The group of Prof. Monnet et al. [1] elegantly described the characteristics of patients failing spontaneous breathing trials (SBTs; n = 128/283, 45%), confirming that a large proportion of weaning failures (59%) are associated with weaning-induced pulmonary oedema (WiPO). Three factors were independently associated with WiPO during SBT: chronic obstructive pulmonary disease, obesity and “structural cardiopathy”.

However, we believe this study also deserves comment for the contribution of LV diastolic dysfunction (LVDD) in cases of WiPO. Despite patients with WiPO having similar LV ejection fraction to those without (61 versus 57%, p = 0.76), they had a higher E/E’ ratio (10.5 versus 8.8, p < 0.01), a parameter strongly associated with LVDD [2]. Furthermore, among patients with cardiac output (CO) monitoring in place during the SBT (n = 85/283), those developing WiPO showed a significant increase in global end-diastolic volume (~200 ml, +22% from baseline), while this parameter remained unchanged when WiPO did not occur. Interestingly, the vast majority of patients experiencing WiPO (n = 28/30) had preload-independence after a passive leg rising (PLR) test and, on the contrary, the PLR test showed preload-dependence in all the patients that did not experience WiPO (n = 55/55).
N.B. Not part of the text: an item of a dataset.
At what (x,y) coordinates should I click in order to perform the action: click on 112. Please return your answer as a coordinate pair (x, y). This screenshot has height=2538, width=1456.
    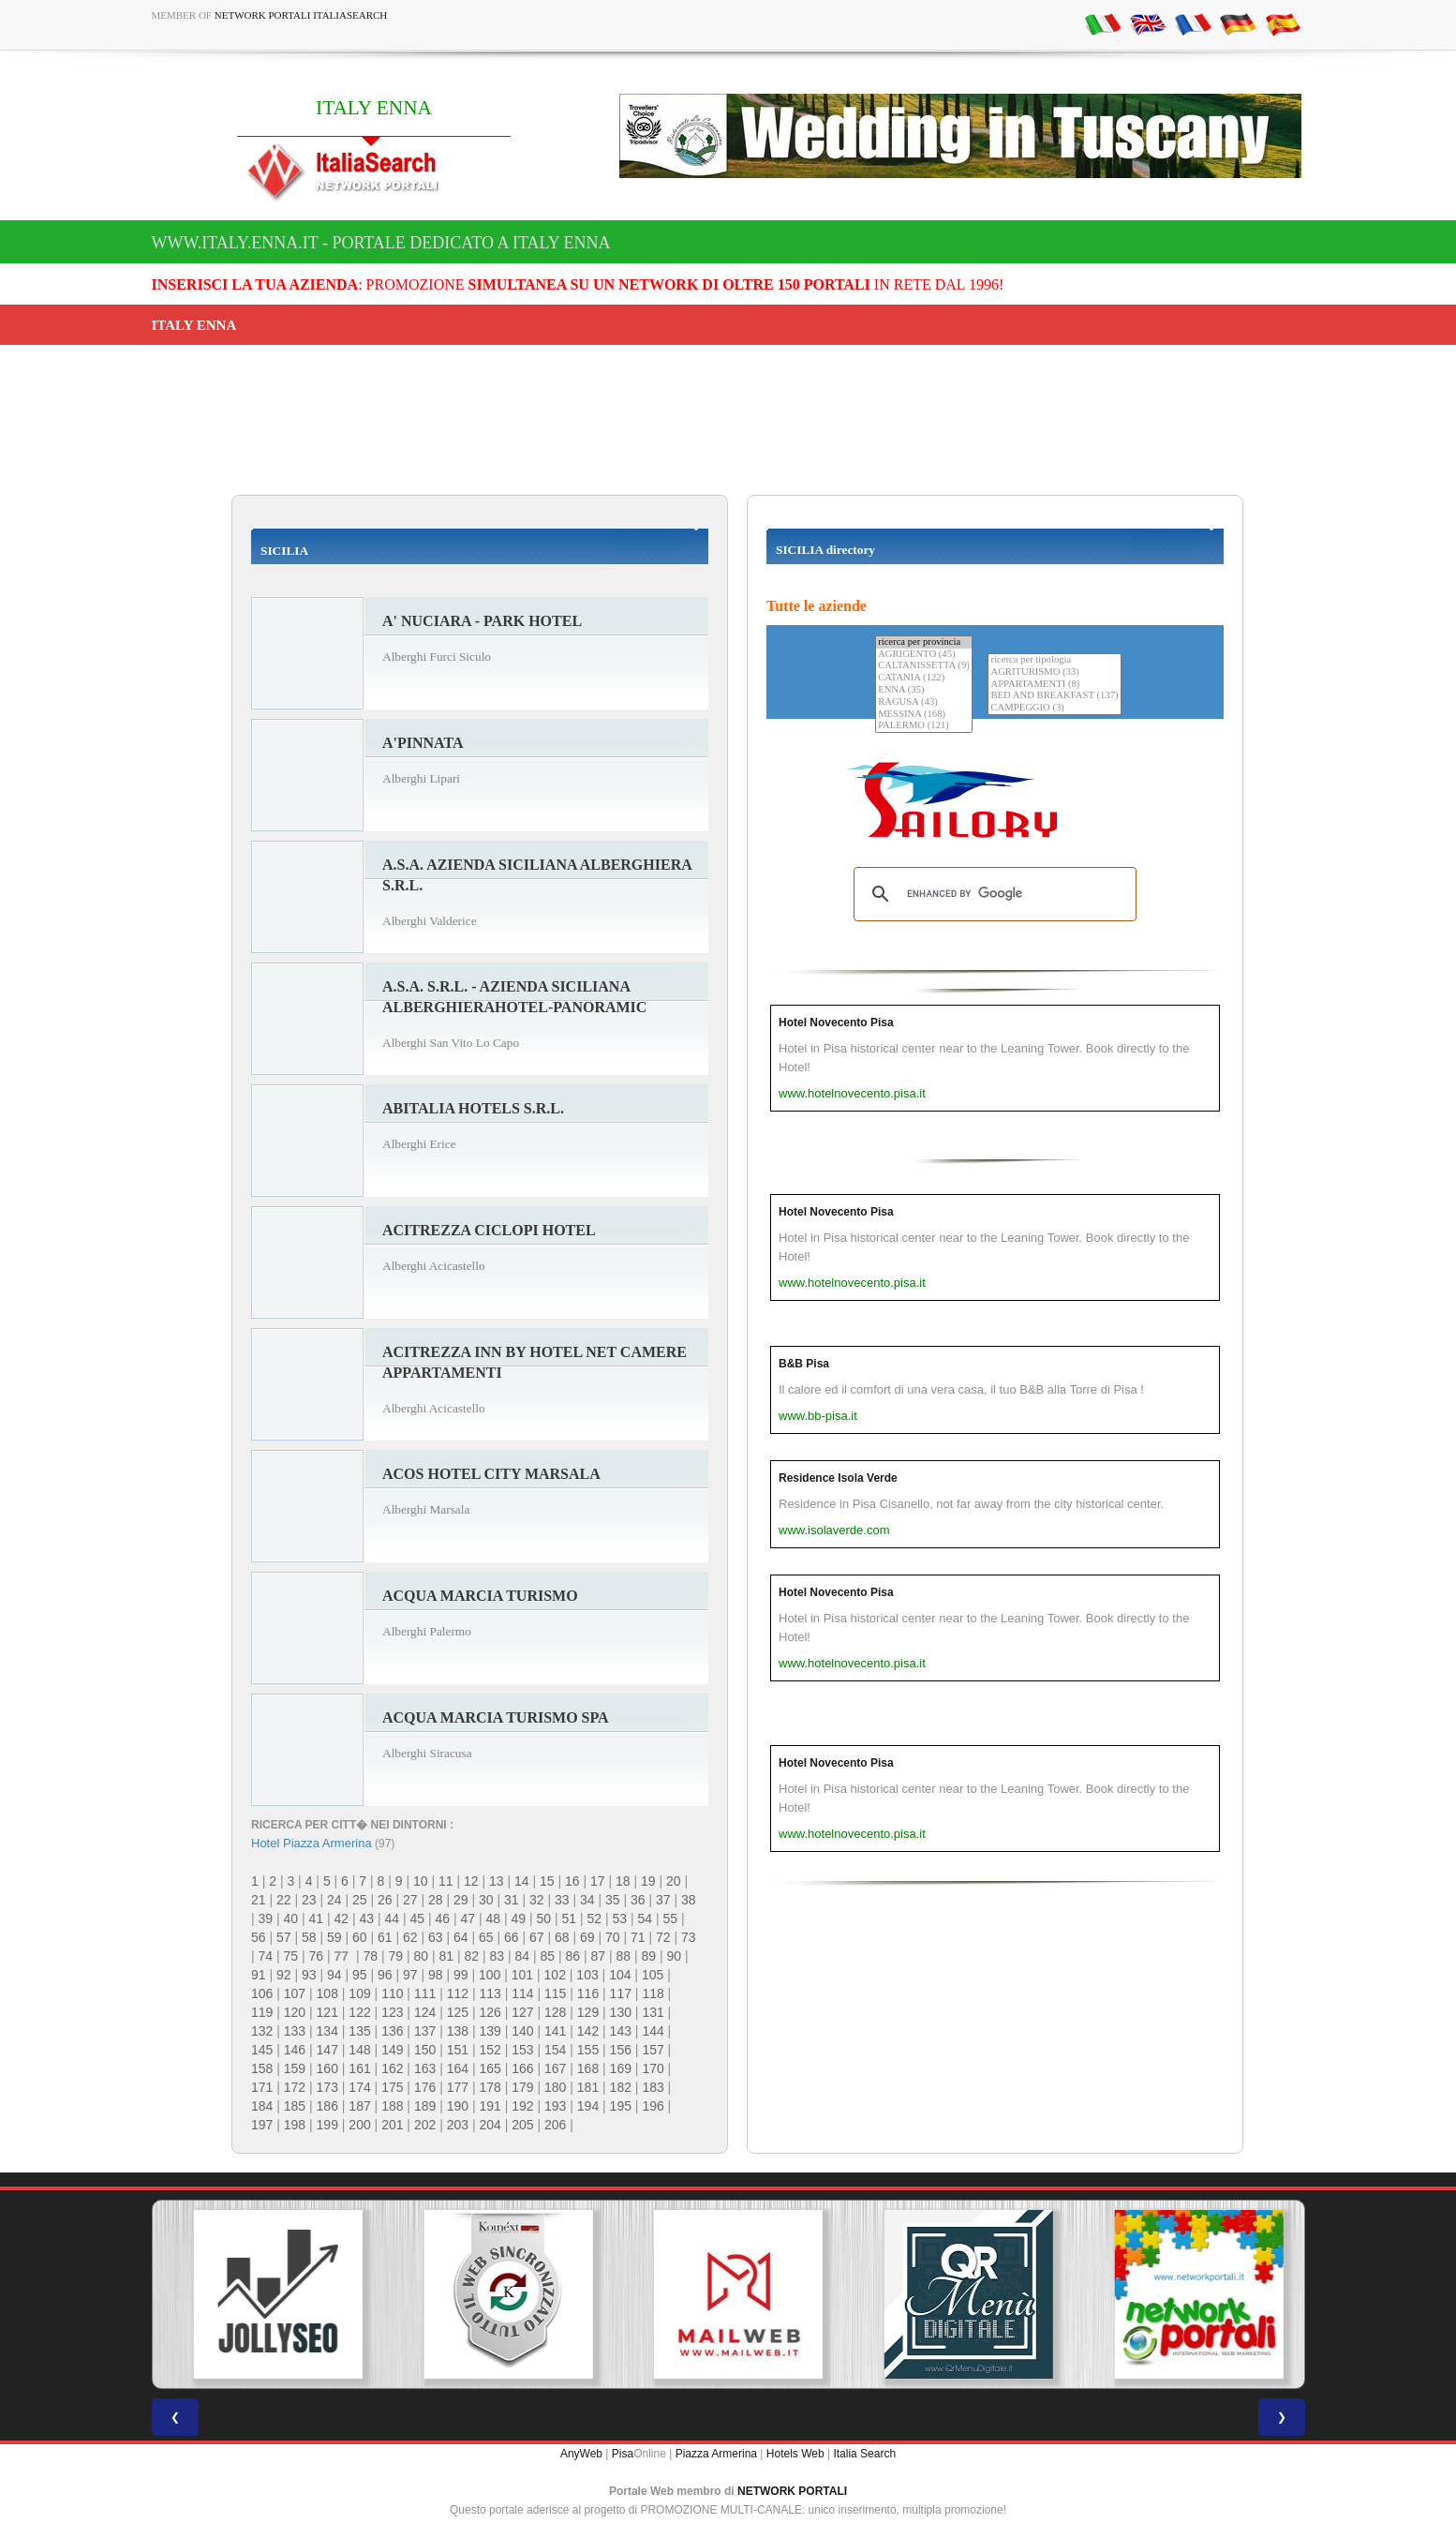
    Looking at the image, I should click on (457, 1993).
The authors also reported that when preload-independence persisted despite fluid removal, most of the patients again showed WiPO on the following SBT, while a change to a preload-dependence condition was associated with a high rate of successful weaning.

Taken together, such findings emphasize the importance of LVDD as a contributor to WiPO. The higher venous return during the shift from positive to negative pressure ventilation determines unfavourable LV loading conditions, which may be poorly tolerated in the context of LVDD.

The importance of LVDD is not surprising since it has been associated with weaning failure [3, 4] and also with mortality in sepsis [5]. Of note, the authors report a higher incidence of septic-related cardiomyopathy in patients with WiPO (17 versus 2%, p = 0.01) [1].

We ask the authors to share their opinion on this aspect and to provide the E’ values comparing patients with or without WiPO, since the recently published guidelines have emphasized also the role of E’ when assessing LVDD [2].

On a separate note, another interesting finding that may deserve further comment is that patients with CO monitoring had a trend towards lower SBT failure (n = 45/85) compared to those with no CO monitoring (n = 83/198; p = 0.09, not reported). Was the CO monitoring intentionally used to keep the patient in a “safely dry” condition?